— Срок — почти двенадцать недель. Сам посуди.
— Но ты не можешь знать наверняка, что ребенок мой.
— Могу. Уж поверь.
— Тебе? Было доверие, да все вышло.
— Это твой ребенок, Джад.
— Ерунда.
— Ребенок твой.
— Можешь повторять это сколько влезет, а я буду повторять, что это полная ерунда, так что лучше придумай что-нибудь новенькое.
Она смотрит на меня долгим взглядом, а потом, тряхнув головой, произносит:
— Как выяснилось, Уэйд бесплоден. У него не может быть детей.
Я смеюсь. Сам себе удивляюсь, но смеюсь. Хотя ничего даже мало-мальски смешного во всем этом нет: жена, которая мне изменила, которая мне вообще больше не жена, с которой одного ребенка мы уже похоронили, сообщает мне — после того как наш брак разбился вдребезги, — что носит под сердцем моего ребенка. В сущности, это очень и очень серьезно, это будет иметь далеко идущие последствия, но сейчас я способен думать только об одном: знаменитый Уэйд Буланже, великий трахальщик Уэйд Буланже на самом деле — пустышка. Он спал с моей женой, он выжал меня из моего собственного дома, а я, совершенно непреднамеренно, поставил на него капкан, и он попался, как последний лох. Я хохочу. Громко, в голос.
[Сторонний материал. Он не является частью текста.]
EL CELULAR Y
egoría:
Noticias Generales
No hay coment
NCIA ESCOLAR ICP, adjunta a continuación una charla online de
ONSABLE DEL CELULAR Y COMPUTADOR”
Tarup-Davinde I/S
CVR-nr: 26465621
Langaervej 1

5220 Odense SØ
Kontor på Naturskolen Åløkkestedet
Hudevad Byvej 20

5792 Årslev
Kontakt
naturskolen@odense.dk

— Я знала, что тебе это понравится, — замечает Джен с кривой усмешкой.
— Согласись, в этом есть некая карма. Даже поэзия.
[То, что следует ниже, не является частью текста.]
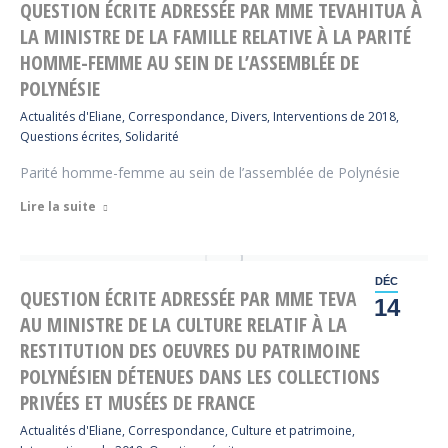
QUESTION ÉCRITE ADRESSÉE PAR MME TEVAHITUA À
LA MINISTRE DE LA FAMILLE RELATIVE À LA PARITÉ
HOMME-FEMME AU SEIN DE L’ASSEMBLÉE DE
POLYNÉSIE
Actualités d'Eliane
,
Correspondance
,
Divers
,
Interventions de 2018
,
Questions écrites
,
Solidarité
Parité homme-femme au sein de l’assemblée de Polynésie
Lire la suite
DÉC
QUESTION ÉCRITE ADRESSÉE PAR MME TEVAHITUA
14
AU MINISTRE DE LA CULTURE RELATIF À LA
RESTITUTION DES OEUVRES DU PATRIMOINE
POLYNÉSIEN DÉTENUES DANS LES COLLECTIONS
PRIVÉES ET MUSÉES DE FRANCE
Actualités d'Eliane
,
Correspondance
,
Culture et patrimoine
,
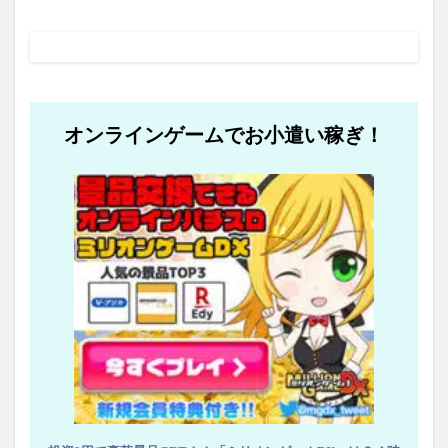
オンラインゲームでお小遣い稼ぎ！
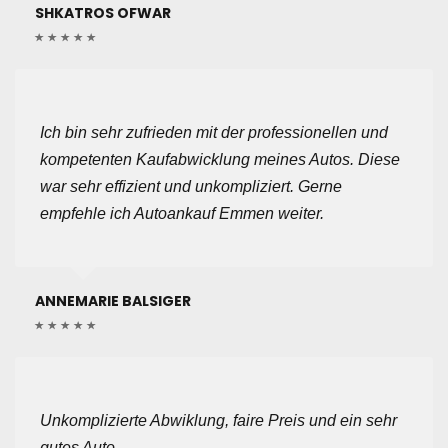
SHKATROS OFWAR
Ich bin sehr zufrieden mit der professionellen und
kompetenten Kaufabwicklung meines Autos. Diese
war sehr effizient und unkompliziert. Gerne
empfehle ich Autoankauf Emmen weiter.
ANNEMARIE BALSIGER
Unkomplizierte Abwiklung, faire Preis und ein sehr
gutes Auto.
— Соглашусь, если ты перестанешь ржать.
Но я не перестаю. Я смеюсь впервые за последние несколько месяцев, и ощущения странные, но остановиться не могу. Вскоре Джен начинает смеяться вместе со мной, а в это время клетки внутри нее яростно множатся и превращаются в плод нашей непредусмотрительности. В человека.
— Уэйд, надо понимать, не очень-то счастлив по этому поводу.
— Это оказался серьезный удар. Но мы все обсудили. Он не против. Он меня поддерживает.
— Радость моя безмерна.
На миг она зажмуривается, а потом смотрит на меня в упор:
— Давай это будет твой последний выпад в мой адрес? Все и без того слишком запутано. Хватит бесконечно меня наказывать.
— Как же, интересно, я тебя наказываю? У тебя есть дом, Уэйд, а теперь еще и ребенок, о котором ты так мечтала. Что-то не вижу, где тебя погладили против шерсти.
— На меня люди пялятся. Я теперь городская шлюха.
— Этот костюмчик тебе впору.
— А теперь эта шлюха еще и беременна. Думаешь, мне легко?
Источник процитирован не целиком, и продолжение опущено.